Tragedia w policyjnym radiowozie. Piorun i Nanson konały w męczarniach
Policyjny pies Piorun zmarł po kilkugodzinnym transporcie do Warszawy, a jego towarzysz Nanson walczy o zdrowie w lecznicy. Jak informuje TVN24, sprawą zajmuje się prokuratura.
1 maja w czwartek doszło do tragicznego zdarzenia podczas transportu policyjnych psów na finał piłkarskiego Pucharu Polski do Warszawy.
Jeden z owczarków holenderskich, Piorun, nie przeżył podróży, a drugi, Nanson, trafił do lecznicy weterynaryjnej. TVN24 poinformował, że sprawą zajmuje się prokuratura.
Dalsza część artykułu pod materiałem wideo
Weszliśmy z ulicy i zdaliśmy test do policji. Sprawdź, jak nam poszło
Podinspektor Iwona Liszczyńska z Komendy Wojewódzkiej Policji w Poznaniu wyjaśniła, że do stolicy wysłano 10 policjantów i 10 psów z Plutonu Przewodników Psów Służbowych.
Przejazd dwoma nieoznakowanymi radiowozami do bazy noclegowej w Sułkowicach trwał kilka godzin. Kiedy policjanci dojechali na miejsce ujawnili, że jeden pies, owczarek holenderski o imieniu Piorun, leży nieruchomo w klatce, natomiast drugi, o imieniu Nanson znajduje się w bardzo złej kondycji - przekazała TVN24.
Śledztwo w sprawie śmierci Pioruna
Pomimo podjętych działań, jednego z psów, Pioruna nie udało się uratować. O zdarzeniu poinformowano Komendę Powiatową Policji w Piasecznie oraz prokuraturę. Jak informuje TVN24, na miejscu pracowała grupa dochodzeniowo-śledcza, która przeprowadziła oględziny i zabezpieczyła ciało do badań sekcyjnych.
Przyczyny i okoliczności śmierci psa są obecnie szczegółowo wyjaśniane w ramach postępowania przygotowawczego prowadzonego przez policjantów z Komendy Powiatowej Policji w Piasecznie i nadzorowanego przez prokuratora z Prokuratury Rejonowej w Piasecznie.
Dodatkowo, Wydział Kontroli Komendy Wojewódzkiej Policji w Poznaniu prowadzi postępowanie wyjaśniające.
Stan zdrowia Nansona
Nanson, drugi z psów, znajduje się pod opieką weterynaryjną.
Jego stan jest stabilny.

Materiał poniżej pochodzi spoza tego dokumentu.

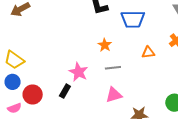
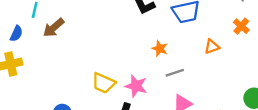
yellow trapezoid: (14, 60) -> (104, 83), moved

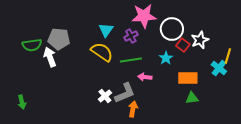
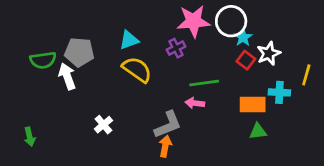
white circle: (172, 29) -> (231, 21), moved
cyan triangle: (106, 30) -> (129, 40), moved, turned 35
cyan star: (166, 58) -> (243, 37), moved
green line: (131, 60) -> (204, 83), moved
cyan cross: (219, 68) -> (279, 92), moved, turned -35
white cross: (105, 96) -> (103, 125), moved
orange arrow: (133, 109) -> (165, 146), moved

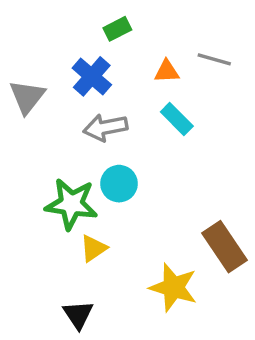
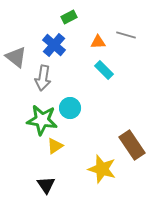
gray triangle: (27, 97) -> (16, 57), turned -30
gray arrow: (105, 127) -> (43, 78), moved, turned -70

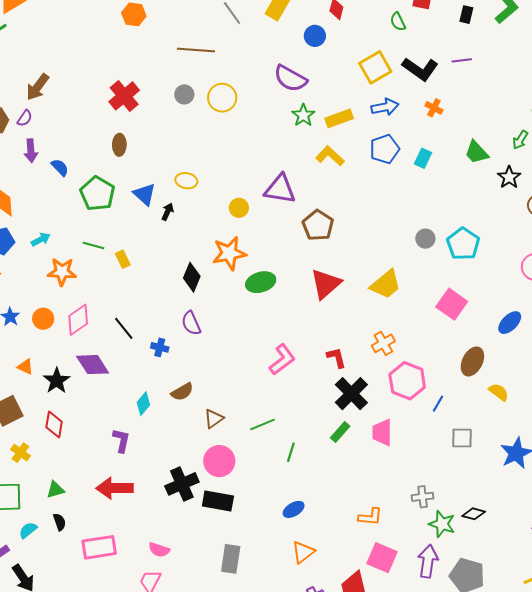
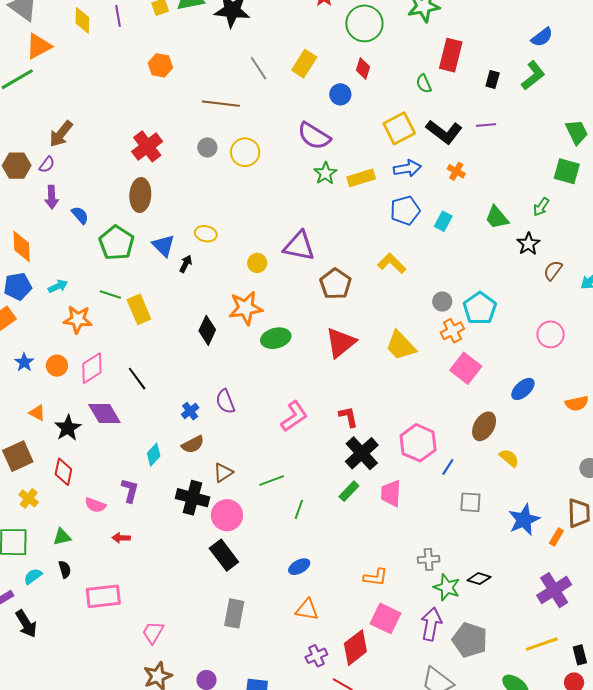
brown ellipse: (119, 145) -> (140, 195), size x1.5
yellow L-shape: (330, 156) -> (392, 263), moved
yellow rectangle: (123, 259) -> (139, 309), size x1.6
yellow trapezoid: (386, 284) -> (401, 346), turned 84
purple semicircle: (191, 323) -> (225, 401), moved
orange cross: (383, 343) -> (452, 331), moved
blue cross: (160, 347) -> (190, 411), moved, turned 36
black cross: (182, 484) -> (193, 498), moved, turned 36
red arrow: (115, 488) -> (121, 538), size x0.5
black rectangle: (218, 501) -> (224, 555), turned 40
pink semicircle: (159, 550) -> (95, 505), moved
orange triangle: (303, 552) -> (307, 610), turned 45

Natomiast o jego powrocie do służby lub wycofaniu z niej zdecyduje lekarz weterynarii po zakończeniu leczenia - poinformowała TVN24 Liszczyńska.

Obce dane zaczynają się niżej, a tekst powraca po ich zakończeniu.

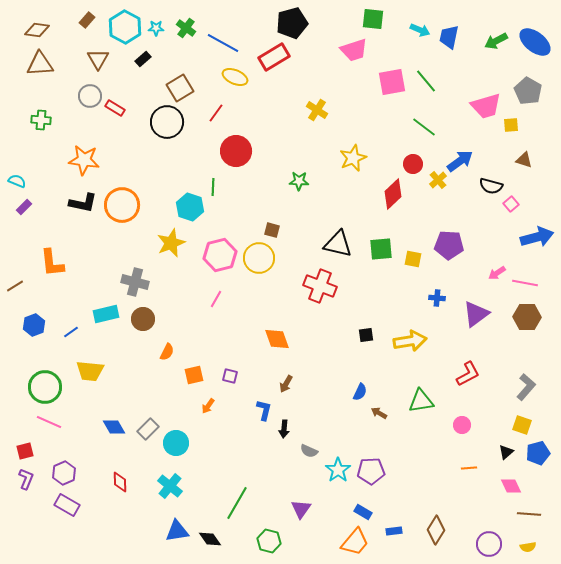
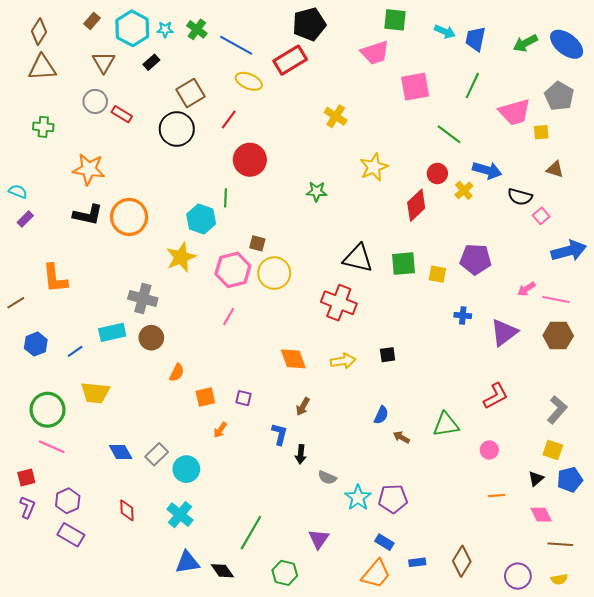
brown diamond: (37, 30) -> (39, 32), turned -65
green line: (426, 81) -> (472, 86), moved, turned 65
blue arrow: (460, 161) -> (487, 170), turned 52
brown square: (272, 230) -> (257, 243), moved
yellow arrow: (410, 341) -> (343, 361), moved, size x0.7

Śmierć Pioruna poruszyła środowisko poznańskich policjantów, szczególnie jego opiekuna.
Jest nam bardzo przykro, że takie zdarzenie miało miejsce. Środowisko poznańskich policjantów jest nim bardzo poruszone. Śmierć Pioruna w szczególny sposób przeżywa jego wieloletni opiekun, który dał się poznać jako dobry policjant i człowiek z sercem do zwierząt.
Komendant Wojewódzki Policji w Poznaniu zlecił kontrolę wszystkich pojazdów przeznaczonych do przewozu zwierząt policyjnych, aby ocenić ich stan i prawidłowość wykorzystania.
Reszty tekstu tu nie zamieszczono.